## A Math Error in the New Yorker

I normally use this blog to talk about mathematical questions that interest me.  However, I saw a math error in the New Yorker yesterday that I think is worth commenting on.

James Surowiecki has an article (The Mobility Myth) arguing that income mobility (the ability of groups to change their economic status) in the United States isn’t very high.  At one point he makes the following statement: “The middle class isn’t all that mobile, either: only twenty per cent of people born into the middle quintile ever make it into the top one.”

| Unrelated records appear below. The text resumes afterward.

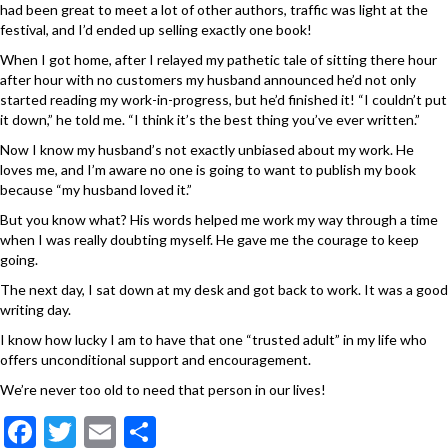
had been great to meet a lot of other authors, traffic was light at the
festival, and I’d ended up selling exactly one book!
When I got home, after I relayed my pathetic tale of sitting there hour
after hour with no customers my husband announced he’d not only
started reading my work-in-progress, but he’d finished it! “I couldn’t put
it down,” he told me. “I think it’s the best thing you’ve ever written.”
Now I know my husband’s not exactly unbiased about my work. He
loves me, and I’m aware no one is going to want to publish my book
because “my husband loved it.”
But you know what? His words helped me work my way through a time
when I was really doubting myself. He gave me the courage to keep
going.
The next day, I sat down at my desk and got back to work. It was a good
writing day.
I know how lucky I am to have that one “trusted adult” in my life who
offers unconditional support and encouragement.
We’re never too old to need that person in our lives!
F
T
E
S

This sounds pretty bad at first glance: Twenty percent isn’t that large of a percentage.  However, the top quintile is, by definition, the top one-fifth; i.e., the top twenty percent.  If the United States were to have perfect income mobility (in the sense that a parent’s economic status has absolutely no effect on that of their children) then we would see exactly twenty percent of children born into the middle class end up in the top quintile (as well as twenty percent in the bottom quintile and twenty percent in each of the other three quintiles).  In other words, the argument that “twenty percent of people born into the middle quintile make it into the top one” is actually an argument in favor of high income mobility in the United States, not against it!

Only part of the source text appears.